Eine kurzfristige Einzelunterbringung der Arbeiter hält der Konzernchef für schwierig umzusetzen. „Das ist mit der heißen Nadel gestrickt. Was mache ich zum Beispiel mit Ehepartnern, Pärchen oder Geschwistern. Die kann ich doch jetzt nicht zwangstrennen. Da sind wir im Dialog mit den Behörden.“

Derweil spürt der Fleischkonzern auch geschäftliche Auswirkungen der Corona-Krise. „Die Pandemie hat das Ernährungsverhalten erheblich verändert, das hat schon durchgeschlagen“, sagt Clemens Tönnies dem WESTFALEN-BLATT. „Die Gastronomie und der Kantinenbereich sind komplett eingebrochen, dagegen konnten wir über den Lebensmittelhandel etwas kompensieren. Da auch der Export weitergeht, sind wir noch im Plan.“¹

Den Elch hat es beim Test nie gegeben, dennoch ist der „Elchtest“ vielen heute noch ein Begriff für das mangelhafte Fahrverhalten eines Mercedes, der bei einem Ausweichmanöver umkippte. Um die Leistungsfähigkeit des Fahrzeugs zu testen, bringt man es bei solchen Tests an die Belastungsgrenzen. Auch bei Banken ist man dazu übergegangen, nach der Finanzkrise 2008/2009 die Widerstandsfähigkeit zu prüfen. Stresstest nennt man das.
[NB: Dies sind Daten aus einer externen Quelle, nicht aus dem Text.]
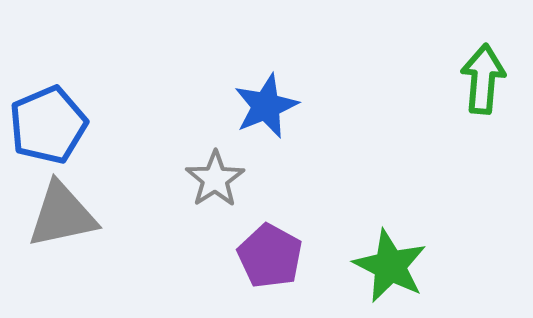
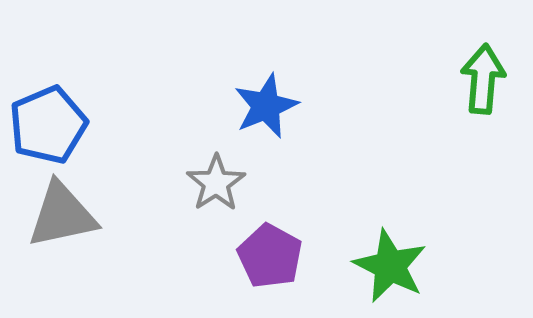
gray star: moved 1 px right, 4 px down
Das Coronavirus ist ein weltweiter Test – und wieder sieht man, wer den Kräften, die da gerade wirken, nicht standhalten kann. Etwa die fleischverarbeitende Industrie, deren Fabriken sich unter anderem in Deutschland und in den USA zu einem Zentrum der Covid-19-Infektionen entwickelt haben. Die schlechten Arbeitsbedingungen sind seit Jahren bekannt, doch was sich bislang abseits von hin und wieder auftretenden Lebensmittelskandalen ignorieren ließ, tritt nun offen zutage. Denn plötzlich erkauft sich die Gesellschaft ihr Wegschauen nicht mit günstigen Preisen für Hackfleisch und Hähnchenschenkel – sondern mit der persönlichen Freiheit. So wie im Kreis Coesfeld, wo die Einschränkungen des öffentlichen Lebens aufgrund der hohen Infektionszahlen in einem Betrieb verlängert werden mussten.

In der Landwirtschaftspolitik hat Deutschland in den vergangenen Jahren vielfach weggeschaut. 2017 zeigte ein Bericht des EU-Verbraucherschutzverbandes BEUC, dass die Zahl der Kontrollen in Deutschland seit 2007 deutlich zurückgegangen war – obwohl die Zahl der Betriebe weitgehend konstant blieb. Wegen erhöhter Nitratwerte im Grundwasser, einer Folge der Massentierhaltung, läuft ein Verfahren der Europäischen Union gegen Deutschland. Die Politik hat zumindest im aktuellen Fall erkannt, dass etwas passieren muss, und kündigt ein härteres Vorgehen an, quasi einen Stresstest für den Schlachthof. Das ist überfällig.²

Grüne beantragen Aktuelle Stunde zu Arbeitsbedingungen in der Fleischindustrie

Die Grüne Bundestagsfraktion hat für diese Sitzungswoche eine Aktuelle Stunde zum Thema Arbeitsbedingungen in der Fleischindustrie beantragt. Hierzu erklärt Britta Haßelmann, Erste Parlamentarische Geschäftsführerin:

Seit vielen Jahren ist bekannt, wie miserabel Arbeitsbedingungen in Schlachthöfen sind. Werk- und Saisonarbeiter sind oftmals in schlechten Unterkünften untergebracht, leben auf engstem Raum und können gar keinen Abstand halten. Am Arbeitsplatz herrschen ähnliche Bedingungen, angefangen von mangelhafter Ausrüstung bis zu ausbeuterischen Arbeitszeiten und sehr geringen Löhnen. An Arbeits- und Gesundheitsschutz der Arbeiter fehlt es. Durch Corona wird nun offenbar, welche schlimmen Konsequenzen dies hat.

Mit der Ausbeutung in der Schlachtbranche muss endlich Schluss sein. Es kann nicht sein, dass sich Chefetagen von Schlachtkonzernen über Subunternehmensgeflechte aus der Verantwortung stehlen. Die Gesundheit von Menschen darf Profitinteressen nicht untergeordnet werden. Es muss daher bessere und häufigere Kontrollen der Betriebe geben und Verantwortliche von Konzernen müssen zur Rechenschaft gezogen werden können. Auch braucht es eine bessere Ausstattung der Finanzkontrolle Schwarzarbeit. Der Arbeitsschutz muss endlich verbessert werden. Darüber hinaus muss es für die Arbeitskräfte, die aus dem Ausland kommen, Informationen und Beratung bezüglich ihrer Arbeitnehmerrechte geben.